38 cents per gallon is an incredible fuel cost! But where does one buy salt water in the desert? I guess you could mix up your own batch when at Bonneville.
Wondering why we aren't hearing more about this technology after 8 months?
Probably because they can't scientifically back up their claims. I think their claims are bogus and I'm not surprised I don't see patents from them on the matter.
It says molten salt or was it metallic salt in the article? Where did the salt water come in. Click bait? I'm guessing that whatever technology they are using, this may not be good old table salt...T
I think by salt they just mean a generic term for an anion-cation chemical that they dissolve in liquid (this case water I suppose). Table salt (NaCl) is the most common term "salt" used, but that's table salt as you said. I think NaCl has already been researched enough and can't meet the energy requirements they are claiming. Aluminum (3+ charge) can have more charge carried for energy capacity. I think they are just making up stuff to be honest.
Fellow chemist? It said metallic salt when I went back and reread it. Replacing Li+ would be a game changer. Lithium is not that common. There's been a bit of work on Mg batteries. Sodium too.

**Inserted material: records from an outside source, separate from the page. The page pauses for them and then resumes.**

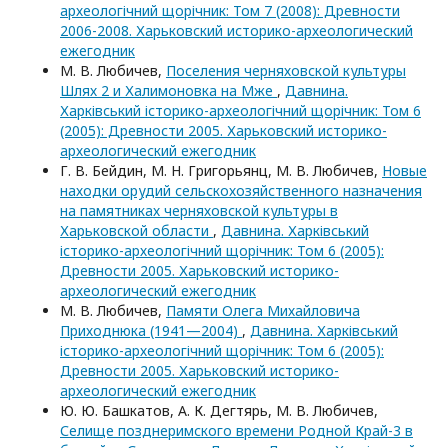
археологічний щорічник: Том 7 (2008): Древности
2006-2008. Харьковский историко-археологический
ежегодник
М. В. Любичев,
Поселения черняховской культуры
Шлях 2 и Халимоновка на Мже
,
Давнина.
Харківський історико-археологічний щорічник: Том 6
(2005): Древности 2005. Харьковский историко-
археологический ежегодник
Г. В. Бейдин, М. Н. Григорьянц, М. В. Любичев,
Новые
находки орудий сельскохозяйственного назначения
на памятниках черняховской культуры в
Харьковской области
,
Давнина. Харківський
історико-археологічний щорічник: Том 6 (2005):
Древности 2005. Харьковский историко-
археологический ежегодник
М. В. Любичев,
Памяти Олега Михайловича
Приходнюка (1941—2004)
,
Давнина. Харківський
історико-археологічний щорічник: Том 6 (2005):
Древности 2005. Харьковский историко-
археологический ежегодник
Ю. Ю. Башкатов, А. К. Дегтярь, М. В. Любичев,
Селище позднеримского времени Родной Край-3 в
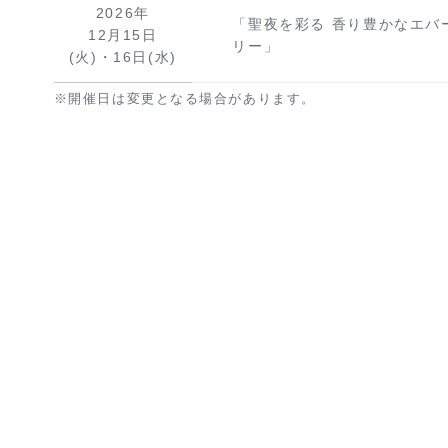
2026年
「聖夜を彩る 香り豊かなエバ
12月15日
リー」
(火)・16日(水)
※開催日は変更となる場合があります。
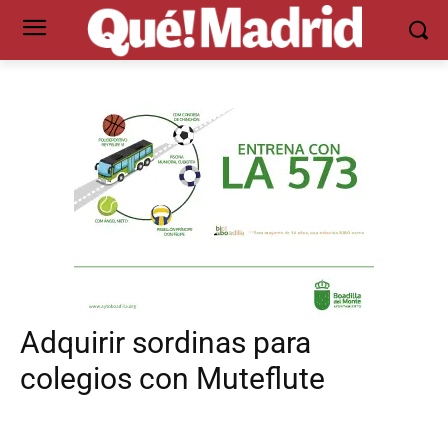
Adquirir sordinas para
colegios con Muteflute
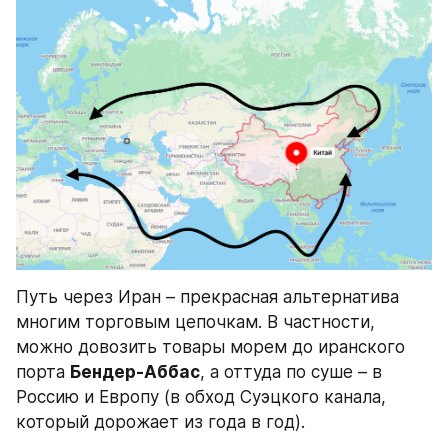
Путь через Иран – прекрасная альтернатива 
многим торговым цепочкам. В частности, 
можно довозить товары морем до иранского 
порта 
Бендер-Аббас
, а оттуда по суше – в 
Россию и Европу (в обход Суэцкого канала, 
который дорожает из года в год).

Aluminum would be tough, as a guess, since it's not typically found as the free or even hydrated +3 ion. Don't know that area well though, so I'd be to read up on it...T
I wish. I do deal with a lot of physics with my occupation at least (nuclear medicine and radiology). Both of my parents are retired EE so I've always been interested in science and enjoyed both inorganic and organic chemistry in school.
I do a bit of reading in journals about battery tech and in particular the solid state stuff interests me. Although I'm somewhat skeptical, the guy that invented the Li ion battery (Goodenough) now claims to have a solid state glass battery that is much better. Hopefully that ends up meeting its claims and actually becomes commercialized.